If life were like video games, we’d go into people’s houses and find urns full of coins, glass bottles full of faeries and beer barrels full of paintbrushes. Nobody would keep pants in a pants drawer or socks in a sock drawer. They’d keep medicine in their grandfather clocks (Final Fantasy VI) and store gold coins in bricks (Super Mario Brothers).

We’d go to work and burn down bushes to try to find secret passages (The Legend of Zelda) or arrange pills (Dr. Mario).
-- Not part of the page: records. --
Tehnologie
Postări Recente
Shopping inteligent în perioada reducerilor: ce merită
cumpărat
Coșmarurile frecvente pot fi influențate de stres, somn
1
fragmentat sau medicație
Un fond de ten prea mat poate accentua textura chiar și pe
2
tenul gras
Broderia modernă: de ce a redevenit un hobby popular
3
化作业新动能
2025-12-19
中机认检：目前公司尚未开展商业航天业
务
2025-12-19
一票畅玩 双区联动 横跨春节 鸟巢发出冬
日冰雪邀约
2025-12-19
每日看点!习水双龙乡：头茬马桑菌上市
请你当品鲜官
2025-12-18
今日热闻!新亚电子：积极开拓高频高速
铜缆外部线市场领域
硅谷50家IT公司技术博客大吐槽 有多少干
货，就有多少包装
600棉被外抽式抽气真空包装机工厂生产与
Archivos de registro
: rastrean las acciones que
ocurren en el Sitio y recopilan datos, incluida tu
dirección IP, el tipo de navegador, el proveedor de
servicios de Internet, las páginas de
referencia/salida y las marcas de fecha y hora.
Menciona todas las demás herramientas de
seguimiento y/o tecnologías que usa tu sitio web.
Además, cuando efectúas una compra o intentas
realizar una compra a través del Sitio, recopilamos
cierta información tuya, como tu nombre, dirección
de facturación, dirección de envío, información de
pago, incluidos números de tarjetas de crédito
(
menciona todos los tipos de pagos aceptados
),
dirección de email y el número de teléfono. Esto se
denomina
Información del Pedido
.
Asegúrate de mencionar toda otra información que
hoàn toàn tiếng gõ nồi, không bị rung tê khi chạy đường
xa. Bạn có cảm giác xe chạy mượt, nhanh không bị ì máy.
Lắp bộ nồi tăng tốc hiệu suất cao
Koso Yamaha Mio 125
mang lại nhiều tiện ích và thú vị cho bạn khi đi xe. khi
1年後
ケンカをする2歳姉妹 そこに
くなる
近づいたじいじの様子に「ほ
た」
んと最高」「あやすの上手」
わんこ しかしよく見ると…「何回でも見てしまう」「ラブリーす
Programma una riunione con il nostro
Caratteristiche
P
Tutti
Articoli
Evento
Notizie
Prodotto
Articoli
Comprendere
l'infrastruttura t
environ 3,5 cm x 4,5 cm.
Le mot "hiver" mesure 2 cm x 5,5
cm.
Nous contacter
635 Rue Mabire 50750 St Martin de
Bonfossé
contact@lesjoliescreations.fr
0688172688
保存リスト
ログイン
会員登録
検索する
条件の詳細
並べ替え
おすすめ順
At the end of the day we’d put on our raccoon tails and fly home (Super Mario Brothers 3).

Then again, we might come home to find our urns vandalized and our precious paint brushes (so cunningly hidden in beer barrels) stolen by adventurers.

Given games, though, I doubt we’d care.

(Photo borrowed from a pretty cool review of Final Fantasy VI. Check it out!)

The Legend… of Awesome

Kids today have literally thousands of video games to choose from, from puzzle games to farm simulations to role-playing games to first-person shooters, many with stunning graphics in three dimensions and weird equipment shaped like guitars, magic wands and light sabers.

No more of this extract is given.